-- Opening Marker --

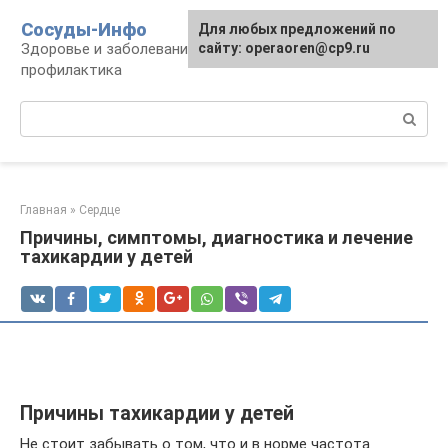
Перейти
Сосуды-Инфо
Для любых предложений по
к
Здоровье и заболевания сосудов и сердца,
сайту: operaoren@cp9.ru
контенту
профилактика
Поиск:
Главная
»
Сердце
Причины, симптомы, диагностика и лечение
тахикардии у детей
Причины тахикардии у детей
Не стоит забывать о том, что и в норме частота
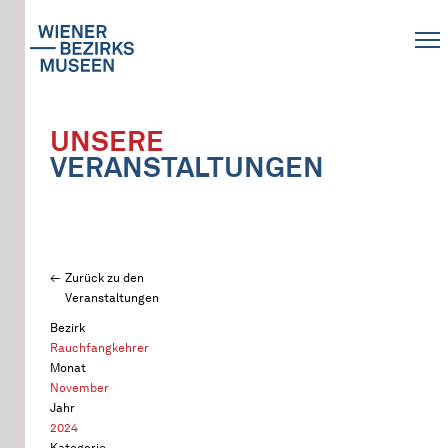
UNSERE
VERANSTALTUNGEN
Zurück zu den
Veranstaltungen
Bezirk
Rauchfangkehrer
Monat
November
Jahr
2024
Kategorie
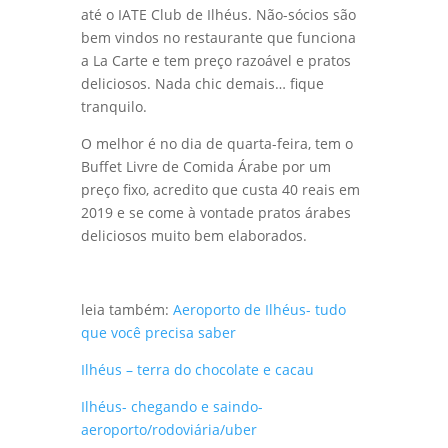
Se quiser ter um almoço TOP, que tal ir
até o IATE Club de Ilhéus. Não-sócios são
bem vindos no restaurante que funciona
a La Carte e tem preço razoável e pratos
deliciosos. Nada chic demais… fique
tranquilo.
O melhor é no dia de quarta-feira, tem o
Buffet Livre de Comida Árabe por um
preço fixo, acredito que custa 40 reais em
2019 e se come à vontade pratos árabes
deliciosos muito bem elaborados.
leia também:
Aeroporto de Ilhéus- tudo
que você precisa saber
Ilhéus – terra do chocolate e cacau
Ilhéus- chegando e saindo-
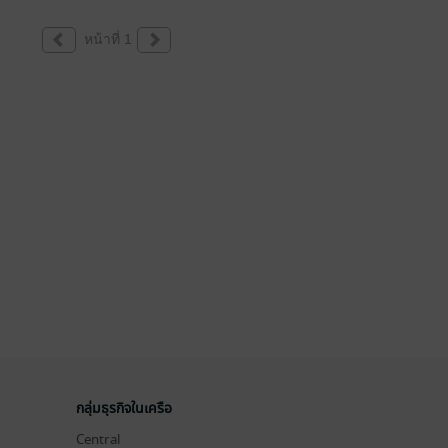
หน้าที่ 1
กลุ่มธุรกิจในเครือ
Central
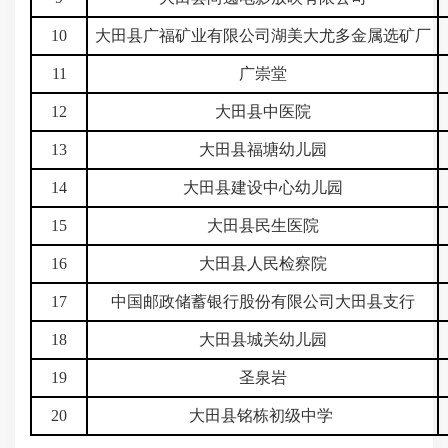
10
大田县广福矿业有限公司湖美大尤多金属选矿厂
11
广崇堂
12
大田县中医院
13
大田县福塘幼儿园
14
大田县建设中心幼儿园
15
大田县民生医院
16
大田县人民检察院
17
中国邮政储蓄银行股份有限公司大田县支行
18
大田县城关幼儿园
19
圣泉岩
20
大田县铭栋初级中学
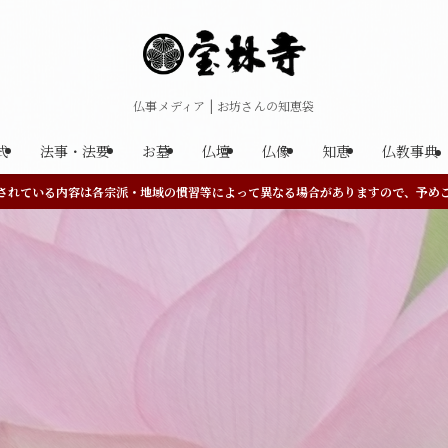
仏事メディア | お坊さんの知恵袋
式
法事・法要
お墓
仏壇
仏像
知恵
仏教事典
されている内容は各宗派・地域の慣習等によって異なる場合がありますので、予め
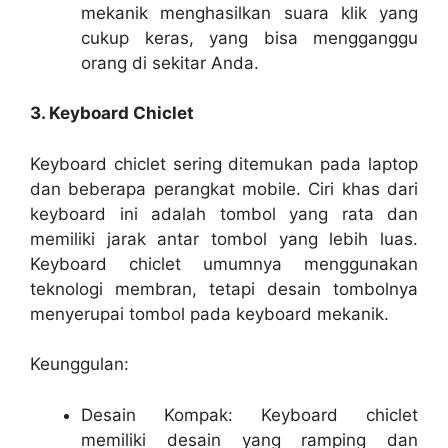
mekanik menghasilkan suara klik yang
cukup keras, yang bisa mengganggu
orang di sekitar Anda.
3. Keyboard Chiclet
Keyboard chiclet sering ditemukan pada laptop
dan beberapa perangkat mobile. Ciri khas dari
keyboard ini adalah tombol yang rata dan
memiliki jarak antar tombol yang lebih luas.
Keyboard chiclet umumnya menggunakan
teknologi membran, tetapi desain tombolnya
menyerupai tombol pada keyboard mekanik.
Keunggulan:
Desain Kompak: Keyboard chiclet
memiliki desain yang ramping dan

-- Closing Marker --

Activity :: Transcribe all of the material exactly and leave out its pictures.

Completed exercise ::
Перейти
Сосуды-Инфо
Для любых предложений по
к
Здоровье и заболевания сосудов и сердца,
сайту: operaoren@cp9.ru
контенту
профилактика
Поиск:
Главная
»
Сердце
Причины, симптомы, диагностика и лечение
тахикардии у детей
Причины тахикардии у детей
Не стоит забывать о том, что и в норме частота
UNSERE
VERANSTALTUNGEN
Zurück zu den
Veranstaltungen
Bezirk
Rauchfangkehrer
Monat
November
Jahr
2024
Kategorie
Se quiser ter um almoço TOP, que tal ir
até o IATE Club de Ilhéus. Não-sócios são
bem vindos no restaurante que funciona
a La Carte e tem preço razoável e pratos
deliciosos. Nada chic demais… fique
tranquilo.
O melhor é no dia de quarta-feira, tem o
Buffet Livre de Comida Árabe por um
preço fixo, acredito que custa 40 reais em
2019 e se come à vontade pratos árabes
deliciosos muito bem elaborados.
leia também:
Aeroporto de Ilhéus- tudo
que você precisa saber
Ilhéus – terra do chocolate e cacau
Ilhéus- chegando e saindo-
หน้าที่ 1
กลุ่มธุรกิจในเครือ
Central
10
大田县广福矿业有限公司湖美大尤多金属选矿厂
11
广崇堂
12
大田县中医院
13
大田县福塘幼儿园
14
大田县建设中心幼儿园
15
大田县民生医院
16
大田县人民检察院
17
中国邮政储蓄银行股份有限公司大田县支行
18
大田县城关幼儿园
19
圣泉岩
20
大田县铭栋初级中学
仏事メディア | お坊さんの知恵袋
式
法事・法要
お墓
仏壇
仏像
知恵
仏教事典
されている内容は各宗派・地域の慣習等によって異なる場合がありますので、予め
mekanik menghasilkan suara klik yang
cukup keras, yang bisa mengganggu
orang di sekitar Anda.
3. Keyboard Chiclet
Keyboard chiclet sering ditemukan pada laptop
dan beberapa perangkat mobile. Ciri khas dari
keyboard ini adalah tombol yang rata dan
memiliki jarak antar tombol yang lebih luas.
Keyboard chiclet umumnya menggunakan
teknologi membran, tetapi desain tombolnya
menyerupai tombol pada keyboard mekanik.
Keunggulan:
Desain Kompak: Keyboard chiclet
memiliki desain yang ramping dan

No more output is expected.